Why I Could Never be a Chef (Sorry, Gravy)

A few weeks ago I put up this post about the crossroads I have found myself at in life. To recap, the question it posed was: Should I pursue further training and a career in either academic religion or ministry or should I continue down my path of becoming awesome guitar-man? It also posed the question: Can I do both? Well, as I disclosed a few days ago, I am now applying to the Royal Scottish Academy for Music and Drama in Glasgow to continue studying guitar.

I would love to go into academic theology. In my undergraduate experience I only did a limited amount of research driven work, but I loved it. I love crawling into books to see what's inside. I love starting a project with only a small idea of what I'm getting into and then becoming immersed in the ideas and opinions of others then and forming ideas and opinions of my own where before I had none. I love diving head first into just about anything. I love giving hours to the most mind numbing of endeavors. Chalk it up to my A.S.D.*, I guess.

The biggest problem with pursuing an academic degree is the 'giving hours' part. As it stands, my hours are spoken for. If I were to pursue such a degree, I'd pretty much be chucking my guitar out the window. I've been playing classical guitar for 5 years. At the point where I am now it takes about 2 hours a day to maintain the status quo. To advance takes more time than that. Add to that the fact that extended typing renders my hands nearly incapable of playing guitar, and it becomes clear that academic study and guitar playing are mutually exclusive activities at the moment.

One of the things that really brought me down upon arriving in Edinburgh was the realization that my undergraduate degree in guitar prepared me for little else than to pursue a master's degree in guitar. I no longer think that in despair. If that's what I've prepared myself for, than that's what I've prepared myself for. I've decided to do what I've prepared myself for. I've also decided that the 'spiritual' profession doesn't have anymore intrinsic importance than the 'non-spiritual' profession. Fulfilling the will of God doesn't have to do with choosing the right career but has to do with following God in every situation regardless of circumstance. And who knows, after I've finished this degree I may work as the music director at a church. I may still pursue a theology degree after I've come a little further along in my guitar playing. I may just decide to read theology on my own and interact with people who can challenge me and provide good intellectual fellowship. Maybe I'll just be an awesome guitar man.

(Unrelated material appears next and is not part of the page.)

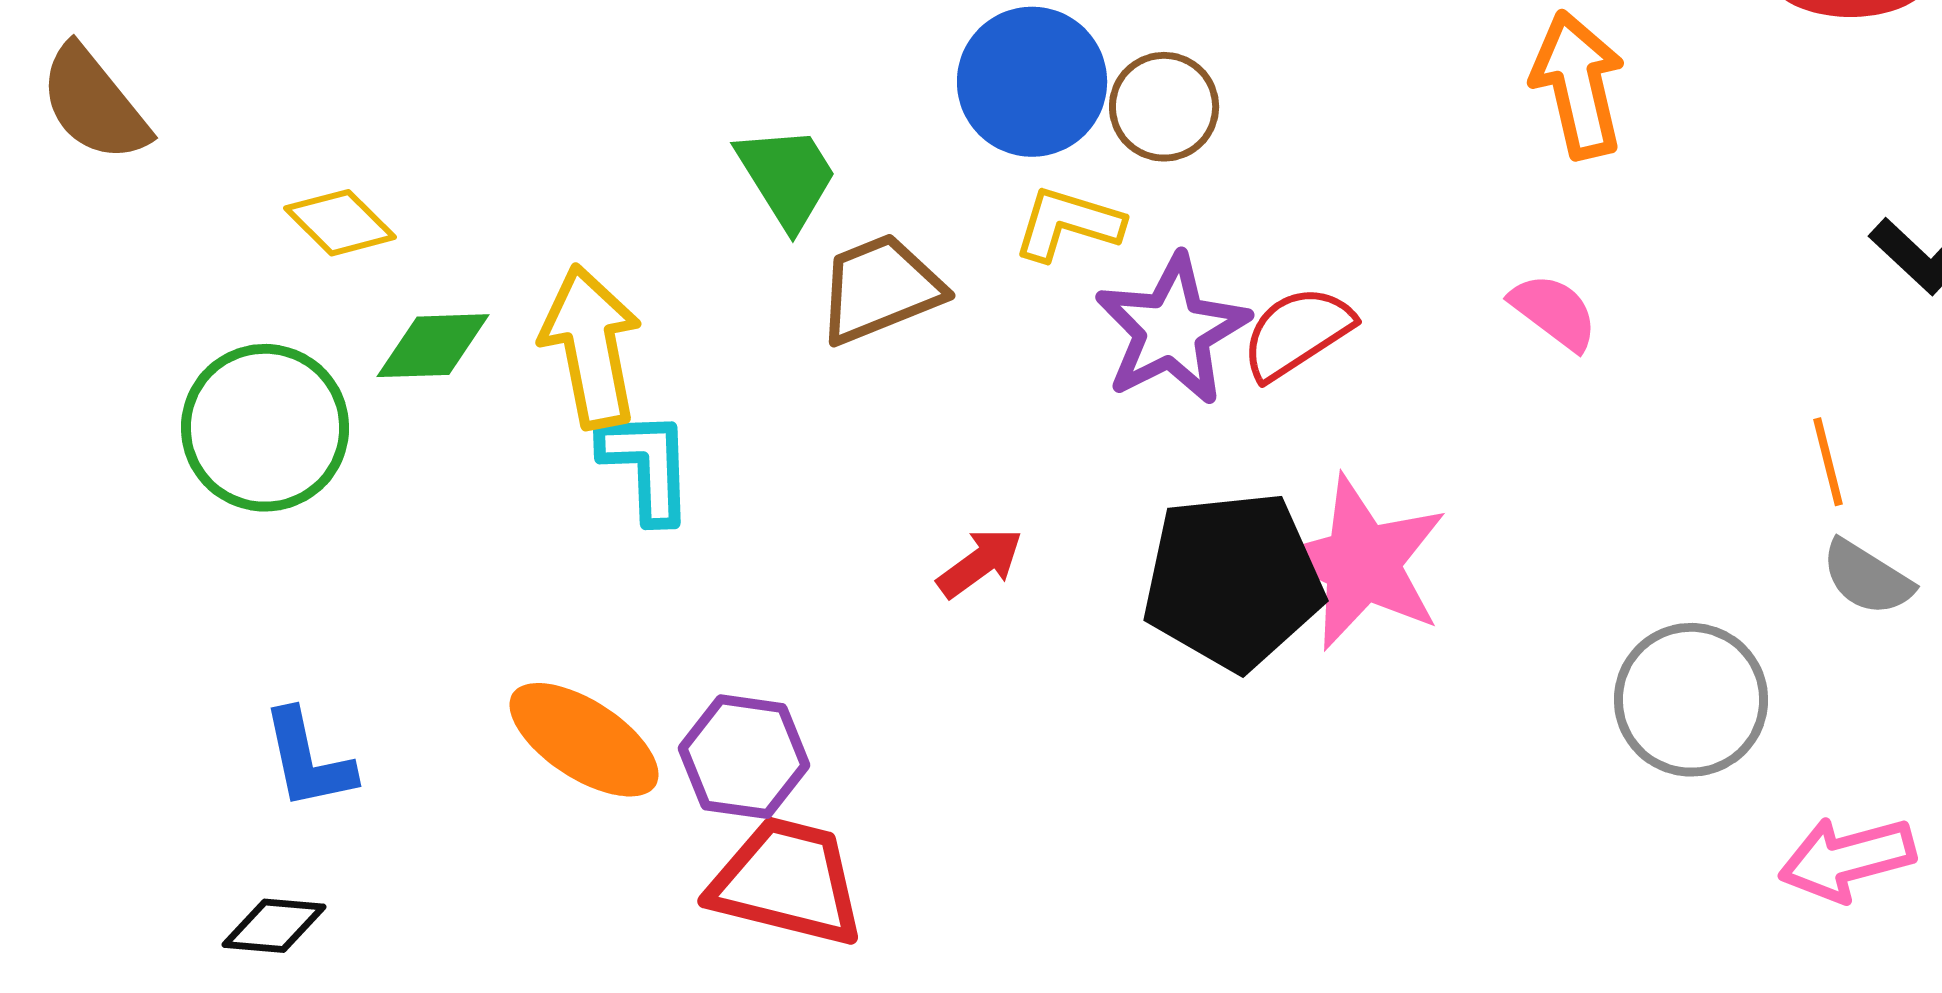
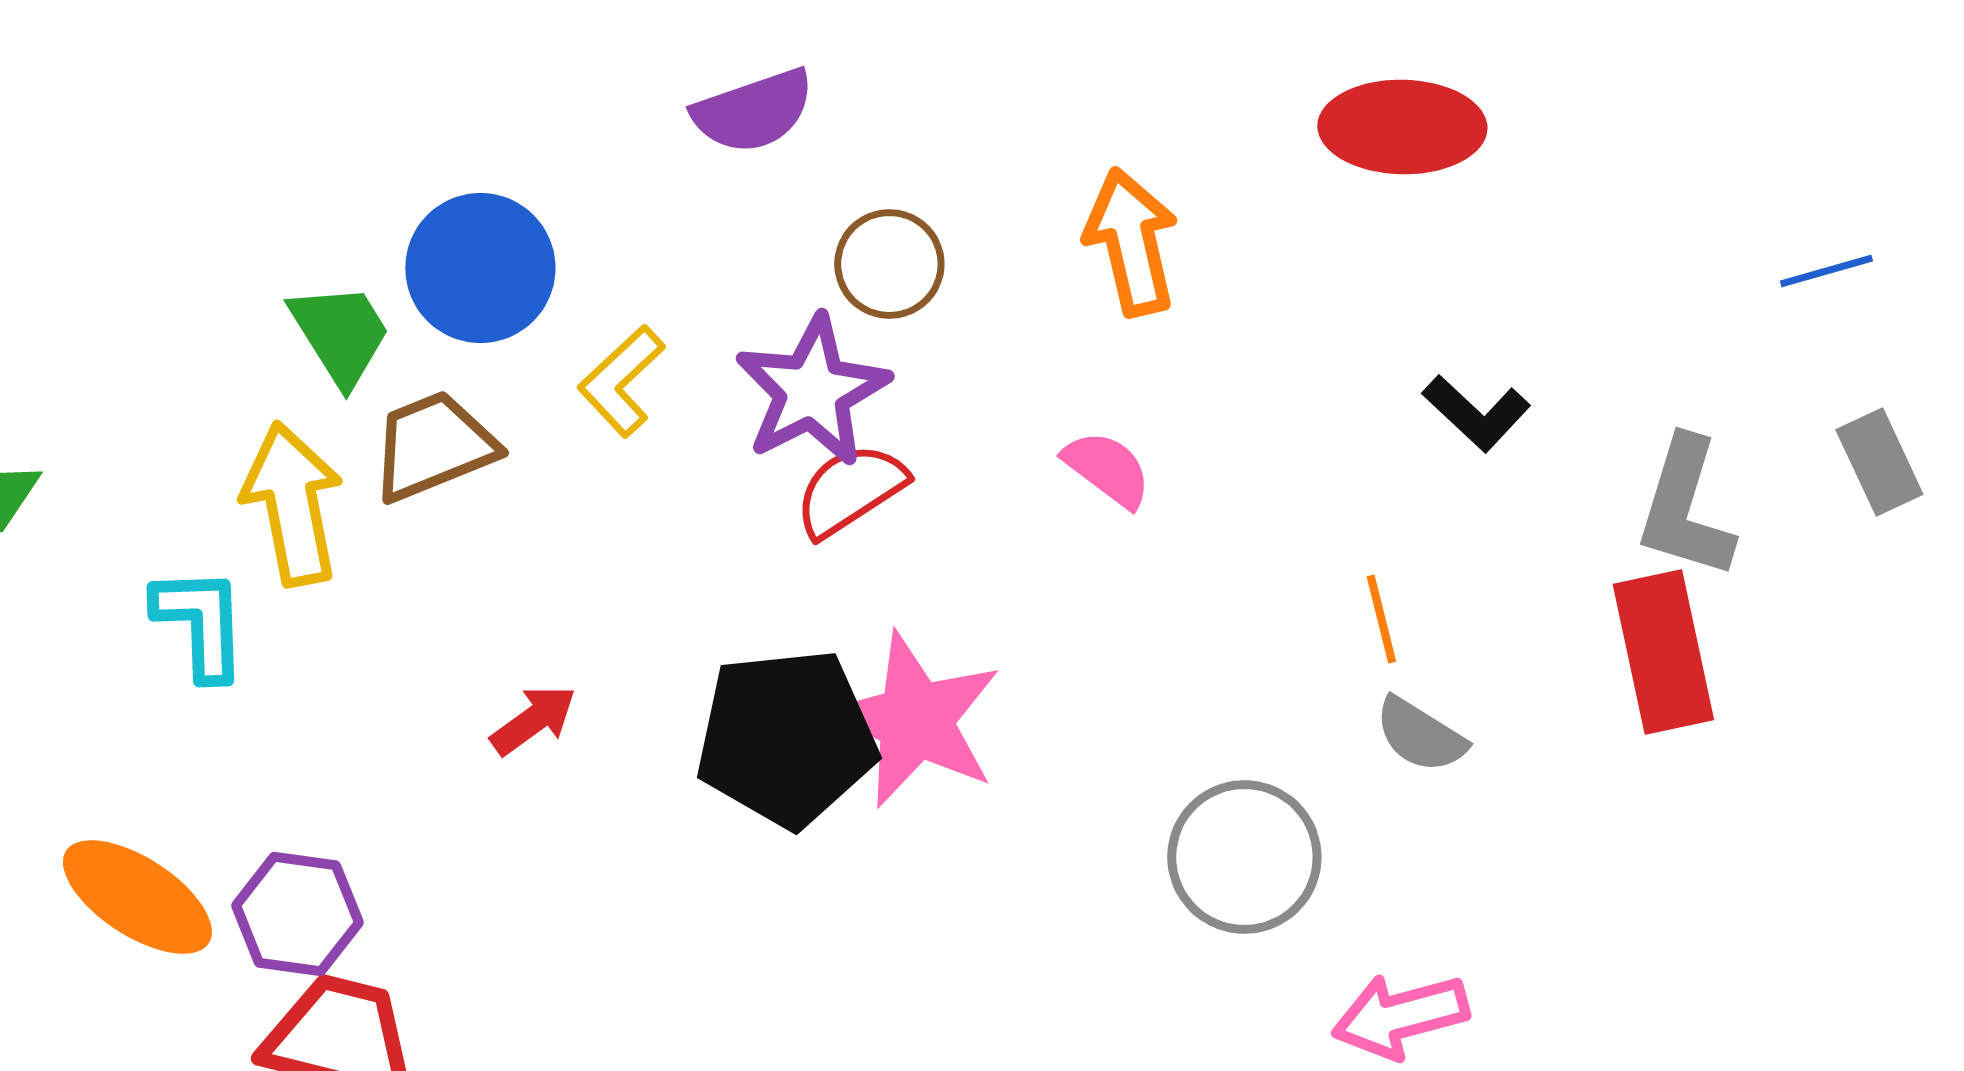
blue circle: (1032, 82) -> (480, 268), moved
brown circle: (1164, 107) -> (889, 264), moved
yellow L-shape: (1068, 224) -> (621, 381), turned -60
purple star: (1172, 330) -> (812, 391), moved
yellow arrow: (591, 347) -> (292, 504), moved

I have a long way to go to become an awesome guitar man. I am currently waist deep in my application to the continuing studies program at the academy. Hopefully later this week or early next I'll be carting myself over to Glasgow to audition. If all goes according to plan, I will spend this year taking lessons every week for credit towards a master's degree and sitting in on classes for my own personal edification. Next year I will be a full time student in the one year long master's program and finish my degree in the same amount of time it would have taken in the states.

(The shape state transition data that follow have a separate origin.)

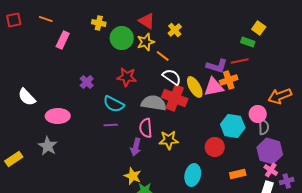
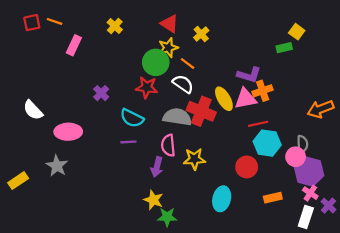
red square: (14, 20) -> (32, 23), moved
yellow cross: (99, 23) -> (115, 26), turned 32
green circle: (122, 38) -> (156, 62), moved
green rectangle: (248, 42) -> (284, 48), turned -32
red line: (240, 61) -> (258, 124), moved
white semicircle: (172, 77) -> (183, 84), moved
pink circle: (258, 114) -> (296, 157), moved
purple cross: (287, 181) -> (329, 206), turned -32

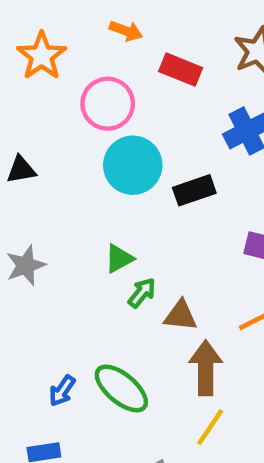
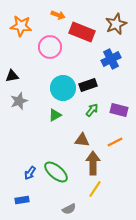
orange star: (42, 56) -> (21, 26), turned -30
red rectangle: (181, 70) -> (82, 32), size x1.4
cyan circle: (133, 165) -> (63, 88), moved
gray star: (26, 265) -> (19, 101), moved
green arrow: (142, 293) -> (92, 110), moved

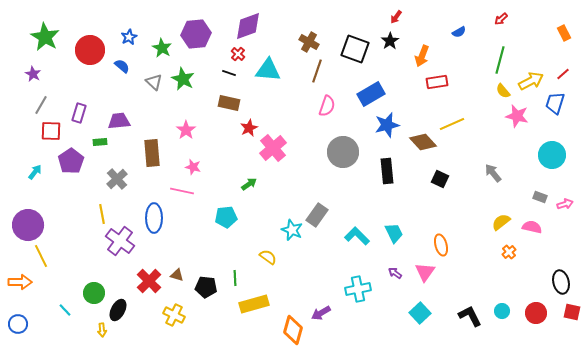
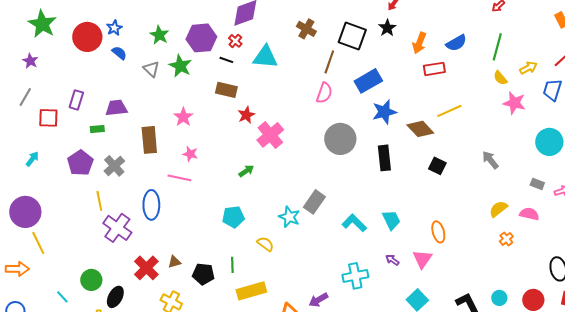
blue semicircle: (459, 32) -> (456, 43), moved, size x1.5
purple hexagon: (196, 34) -> (201, 38), moved
blue star: (129, 37) -> (114, 28), moved
brown line: (317, 71) -> (329, 62), moved
yellow arrow: (531, 81) -> (528, 68), size x0.7
gray line: (41, 105) -> (25, 97), moved
purple pentagon: (71, 161) -> (80, 163), moved
cyan pentagon: (226, 217) -> (233, 217), moved
brown triangle: (177, 275) -> (174, 262), turned -32

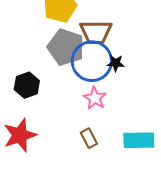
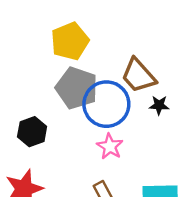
brown trapezoid: (96, 32) -> (138, 76), moved, turned 48
black star: (116, 63) -> (159, 105), moved

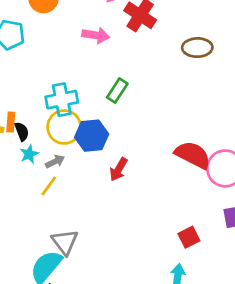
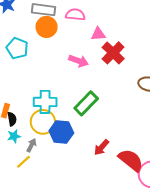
green rectangle: (117, 91) -> (86, 103), size x1.4
gray arrow: (55, 162) -> (31, 145), turned -48
red arrow: (119, 169) -> (101, 147), moved

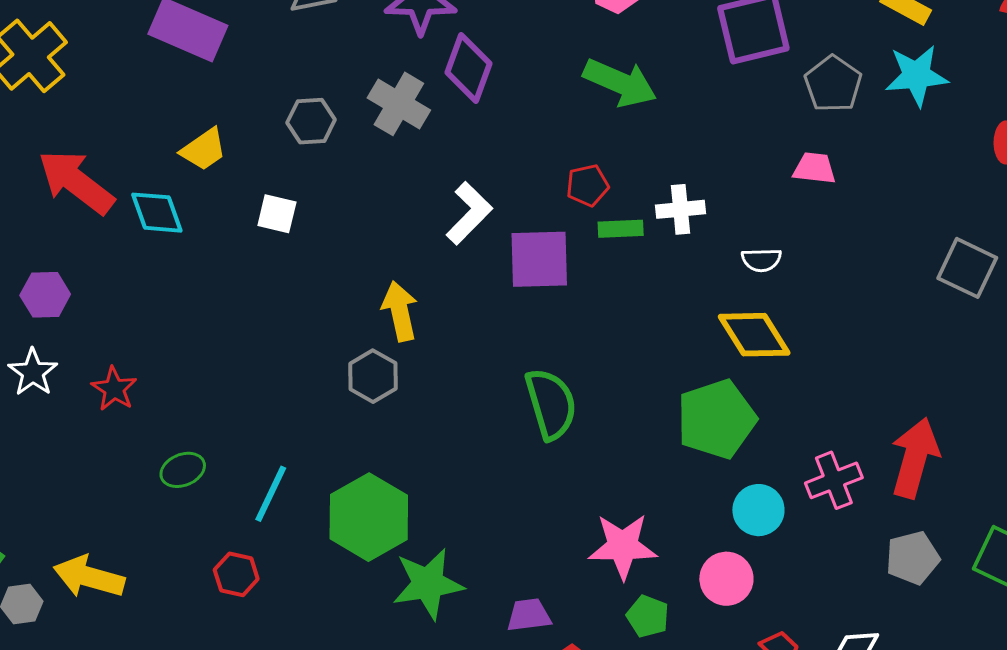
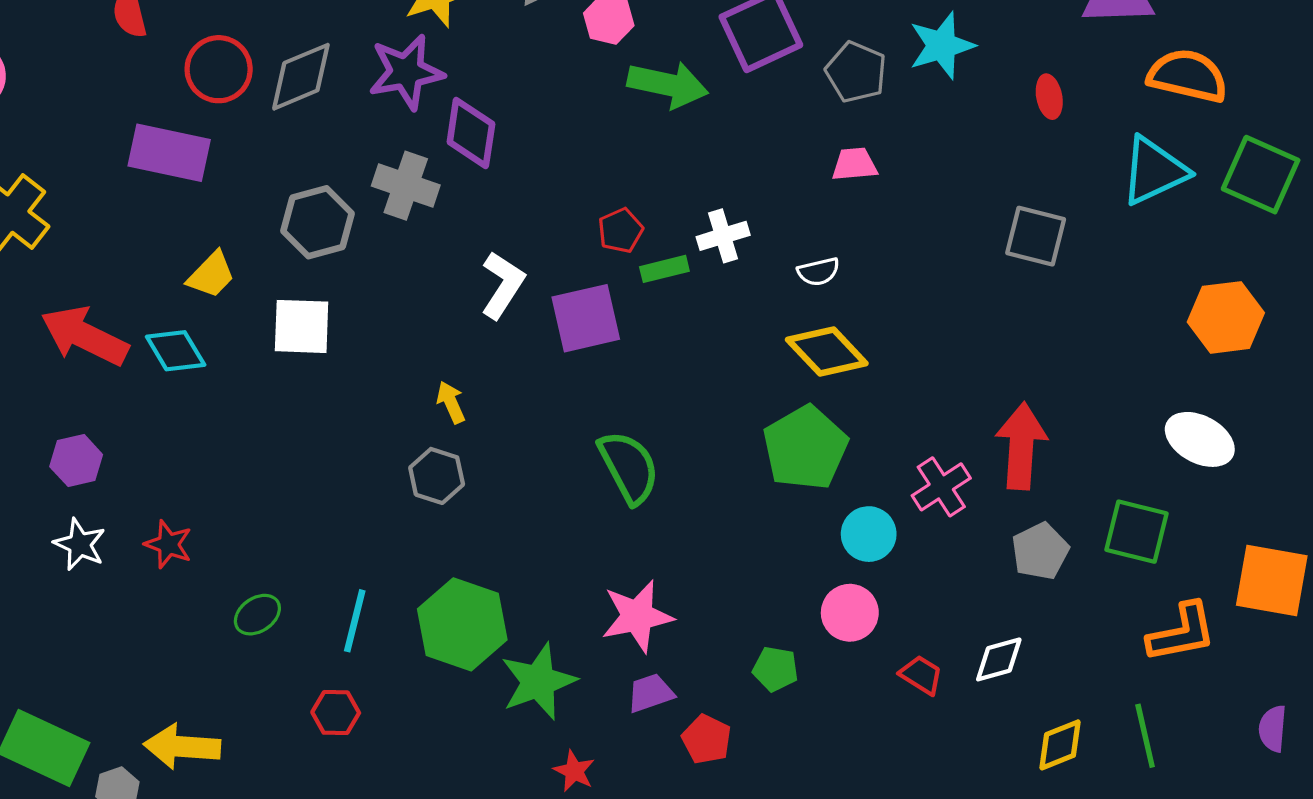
green arrow: (620, 83) -> (668, 85), moved
gray hexagon: (311, 121) -> (317, 222), size x1.4
white square: (277, 214) -> (302, 326), size x1.5
yellow arrow: (400, 311) -> (451, 402), size x0.7
pink star: (623, 546) -> (637, 616), moved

For all these reasons, and more, I could never be a chef.

* Attention Surplus Disorder

6 Responses to “Why I Could Never be a Chef (Sorry, Gravy)”

  1. # Blogger Anastasia

    this strikes me as a good path for you, for all the reasons you've stated. I also think you may find yourself disappointed in academic theology. you are a kind, sincere, intelligent person and academic theology is a big ugly swamp, full of people who want to turn the church upside down and remake into something neither of us would recognize and people who are so ambitious to further their own reputations that they care very little about things like ethics and Jesus.

    there are pockets where academic theology goes on in a positive way, but they can be hard to find. it might be worth your time and effort someday, but given what you're saying here about guitar, you may be better served by pursuing what you've worked so hard to prepare for.

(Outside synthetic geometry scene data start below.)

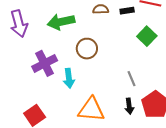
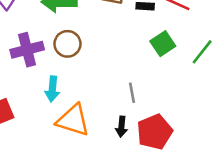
brown circle: (87, 49) -> (67, 44), moved
cyan arrow: (69, 78) -> (52, 89), moved

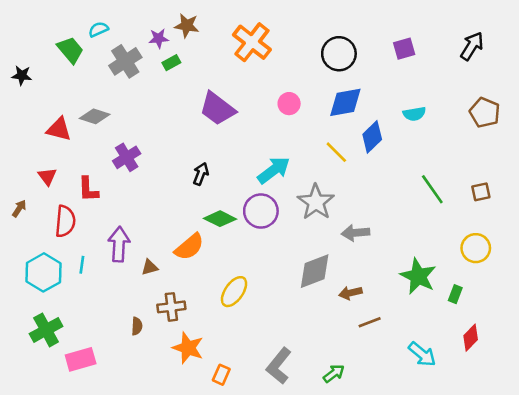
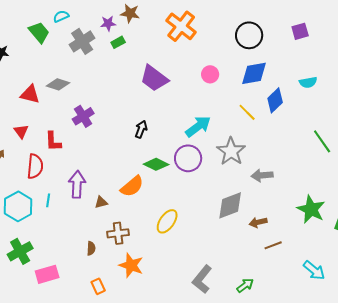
orange rectangle: (221, 375) -> (98, 286), moved, turned -49

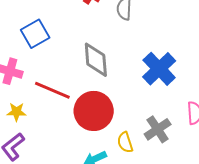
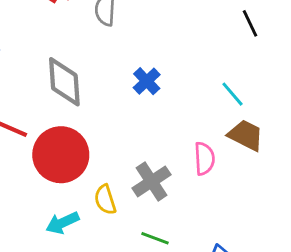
blue cross: (159, 69) -> (147, 81), moved, size x0.6

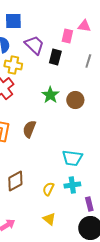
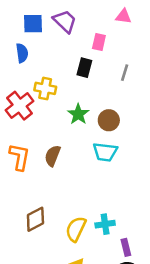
pink triangle: (84, 26) -> (123, 16), moved
purple trapezoid: (34, 45) -> (65, 21), moved
yellow cross: (13, 65) -> (45, 88), moved
cyan trapezoid: (72, 158) -> (105, 152), moved
yellow semicircle: (48, 189) -> (76, 229), size x1.5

    Good luck on your audition!  

  2. # Anonymous Anonymous

    I once heard an argument that choosing a career is about as spiritually ambiguous as choosing a marriage partner; there's a great amount of disagreement around how much of it God allows you to choose and how much of it is pre-destined.

    Just because you spent a lot of time doing something doesn't mean you have to keep doing it. Too many musicians hang on to playing because they don't want to feel that the time they spent practicing and studying was wasted. They want to force their reality to make the choices they made in the past the correct ones.

    I'm not one to say what God is telling you. But I would disagree that because all your degree in guitar prepared you for is a master's degree that your path should be limited to it. Only you know what God speaks to you, but be sure your passion for making the guitar worthwhile stems from the Lord, and not your own pride.  

  3. # Blogger Mariquita

    I think it's a super idea. And in spite of our chef ambitions (or our ambitions for you to be a chef in order to satisfy our eating ambitions), my mom and I are both excited for you.

    Can I still have some chicken sometime?  

  4. # Blogger Jenevieve

    Mary, if you come visit, Matt will make you chicken and I will make you pumpkin curry soup and/or lasagna.  

  5. # Blogger Anastasia

    ooh, i want pumpkin curry soup. soup is one of the few things that doens't make me want to puke right now. soup and applesauce.  

  6. # Blogger Pappy McVulgar

    Matt, I would love to chat on theological issues. I have read many boringly interesting books. Come to think about it...if you ever have a difficult time falling asleep I can help with that as well. ***There are many people here at seminary that pursued one avenue to return to the academic study later on. I say keep moving and let God open and close the doors in your life. Blessing!